> WHAT YOU ARE ASKED TO DO
Only an exact copy of the entries, stripped of pictures, will serve as the answer.

> RECORDS SHOWN

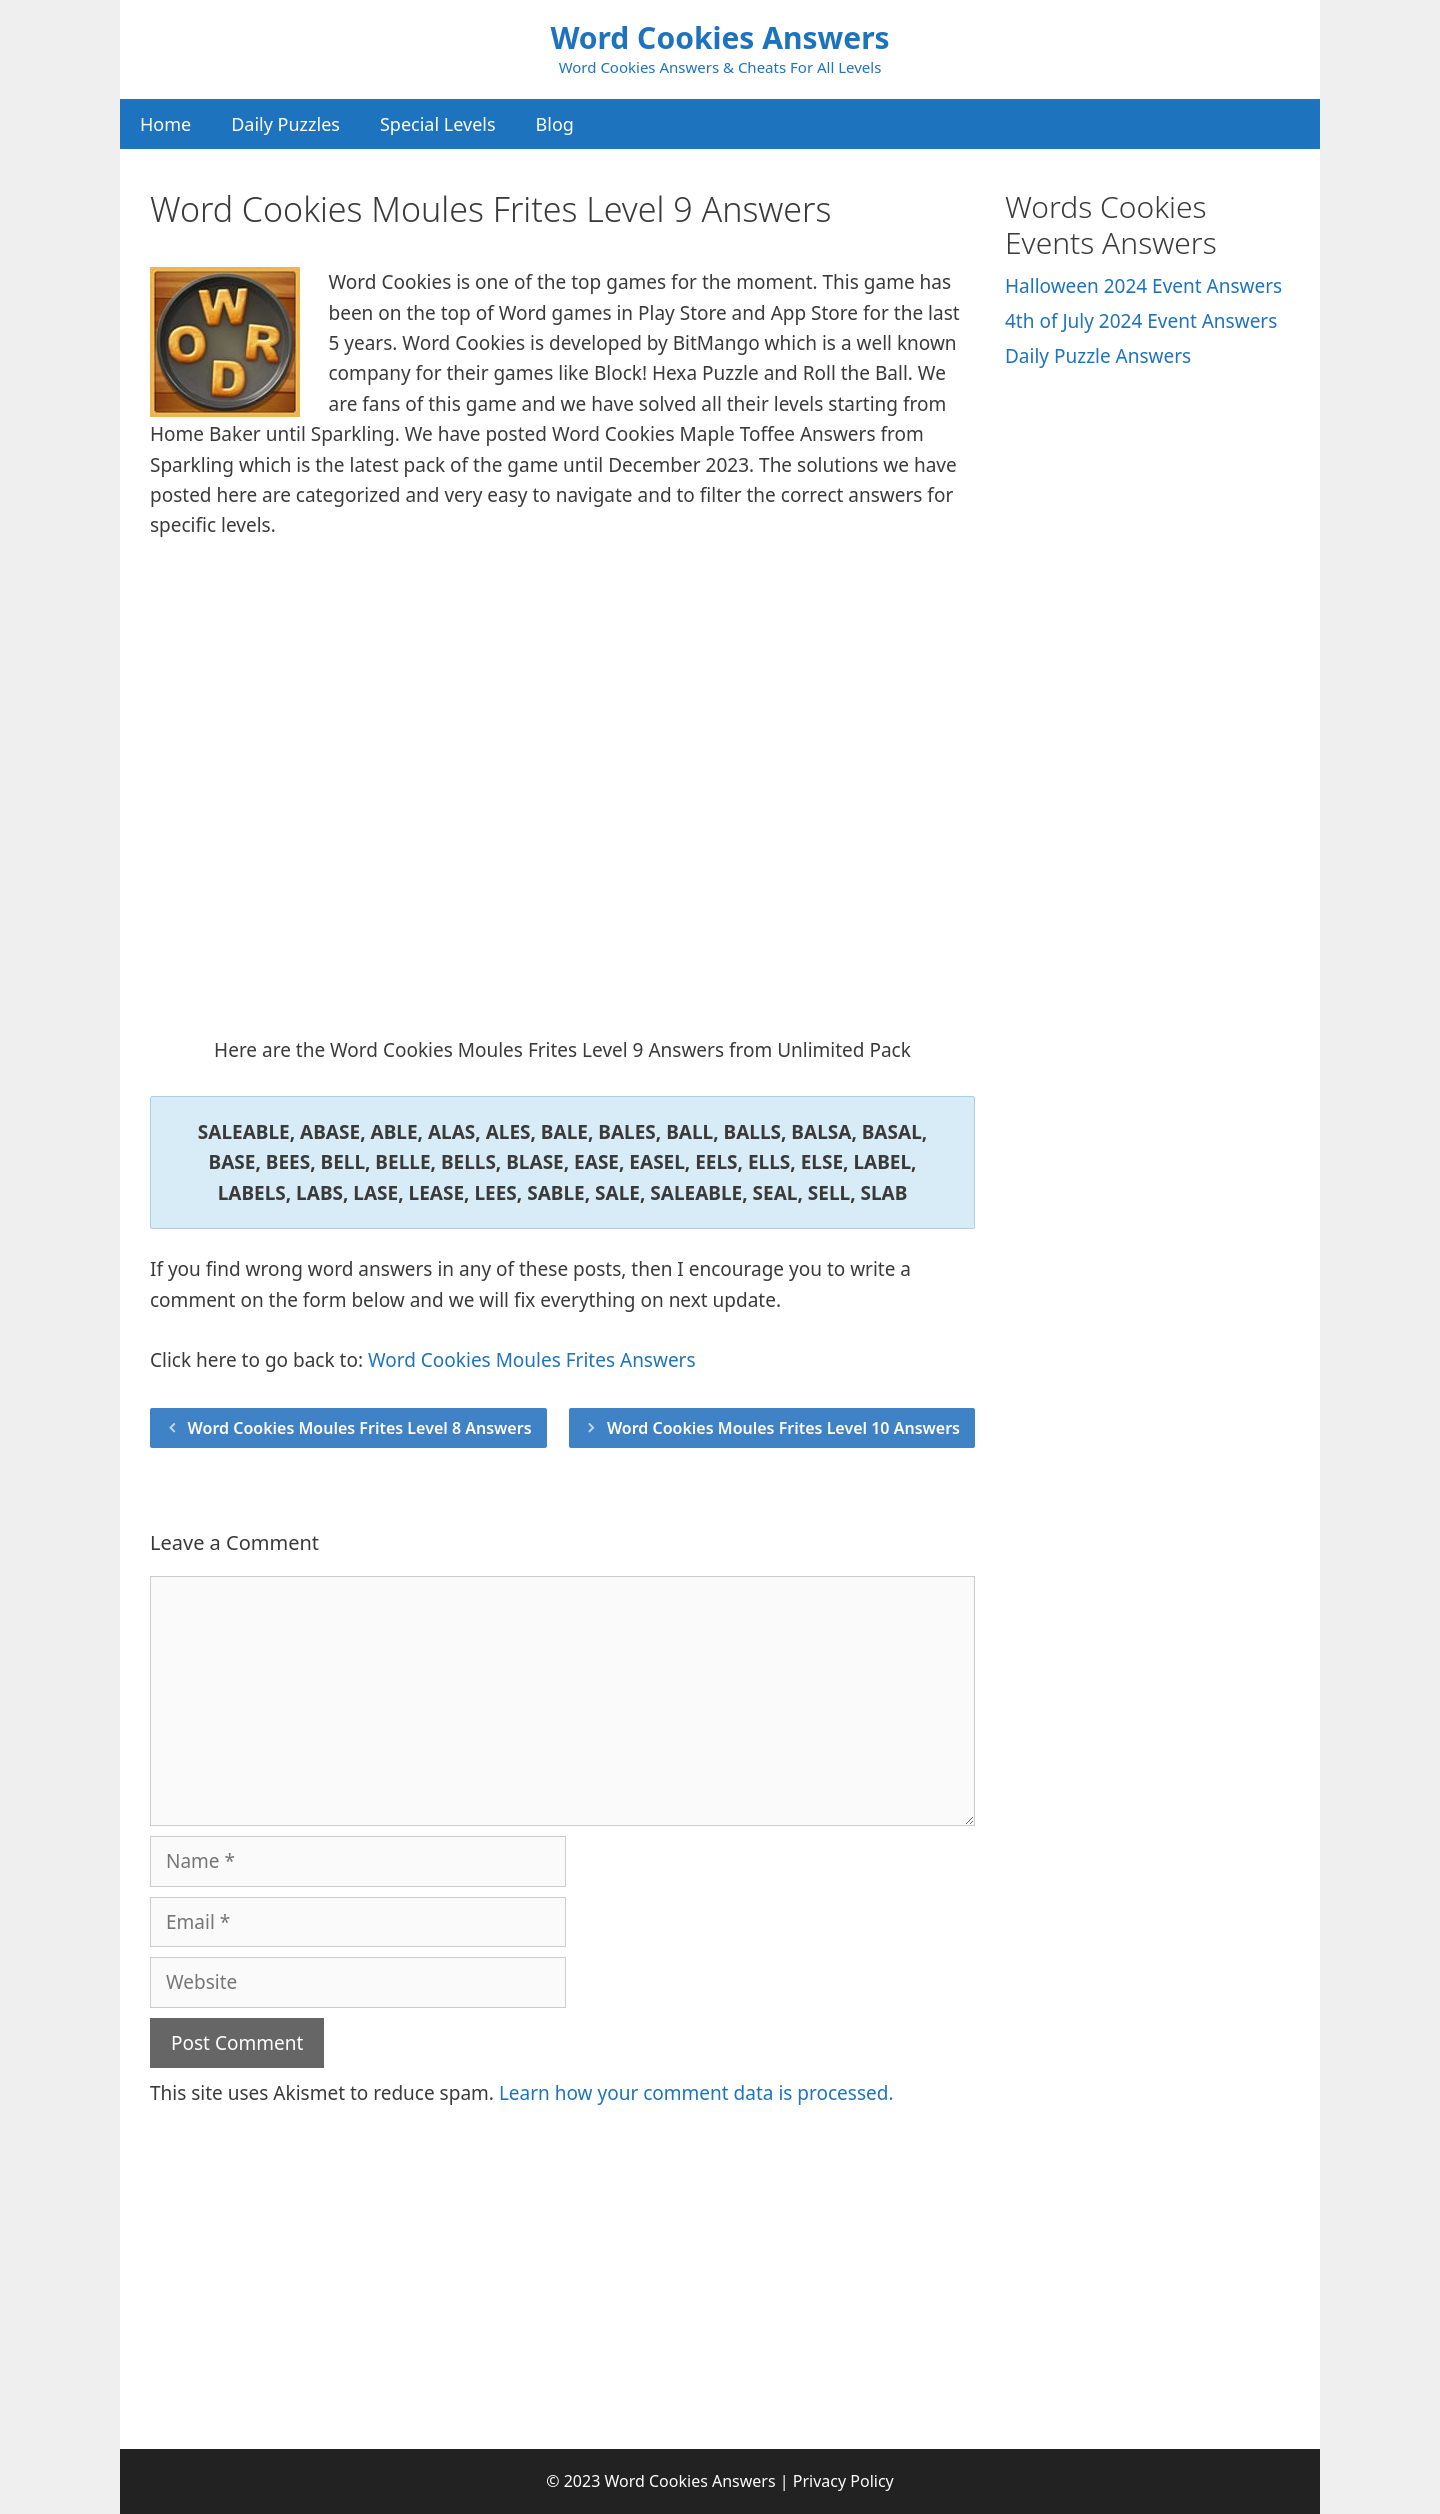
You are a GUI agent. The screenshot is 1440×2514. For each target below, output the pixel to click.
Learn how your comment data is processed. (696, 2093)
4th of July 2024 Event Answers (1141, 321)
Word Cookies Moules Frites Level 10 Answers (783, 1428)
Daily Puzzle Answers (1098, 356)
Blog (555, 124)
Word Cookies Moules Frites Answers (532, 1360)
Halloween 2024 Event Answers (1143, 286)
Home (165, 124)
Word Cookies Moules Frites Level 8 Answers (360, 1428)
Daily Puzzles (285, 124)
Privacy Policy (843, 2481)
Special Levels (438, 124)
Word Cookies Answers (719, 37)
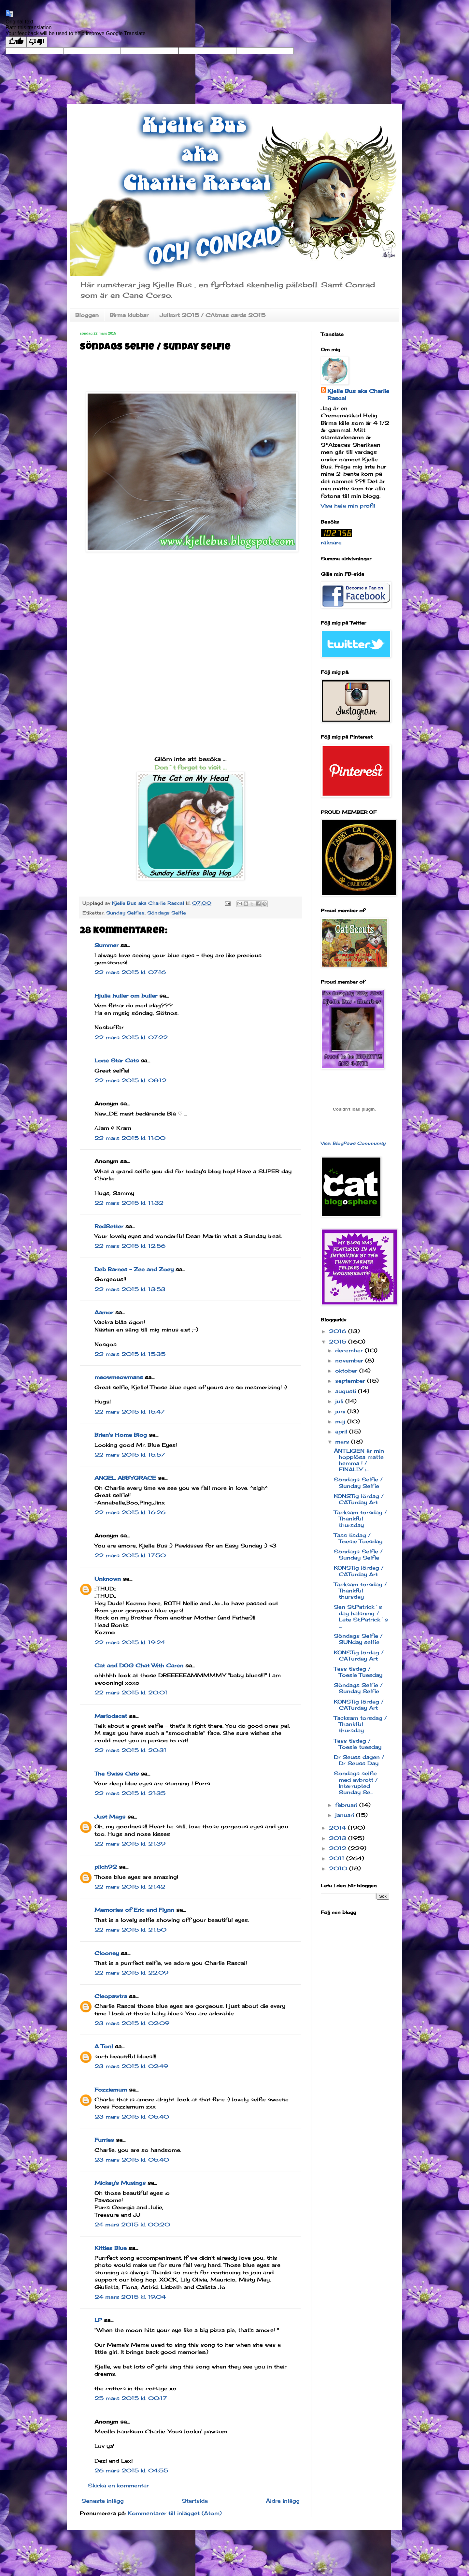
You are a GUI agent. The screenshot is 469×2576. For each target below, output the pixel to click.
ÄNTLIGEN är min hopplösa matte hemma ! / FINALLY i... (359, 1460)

> WRITTEN RESPONSE
You are a GUI agent. The screenshot is 1440×2514. For each target below, output the pixel to click.
Learn how your comment data is processed. (696, 2093)
4th of July 2024 Event Answers (1141, 321)
Word Cookies Moules Frites Level 10 Answers (783, 1428)
Daily Puzzle Answers (1098, 356)
Blog (555, 124)
Word Cookies Moules Frites Answers (532, 1360)
Halloween 2024 Event Answers (1143, 286)
Home (165, 124)
Word Cookies Moules Frites Level 8 Answers (360, 1428)
Daily Puzzles (285, 124)
Privacy Policy (843, 2481)
Special Levels (438, 124)
Word Cookies Answers (719, 37)
You are a GUI agent. The screenshot is 469×2576. For each target below, output the pixel to click.
ÄNTLIGEN är min hopplösa matte hemma ! / FINALLY i... (359, 1460)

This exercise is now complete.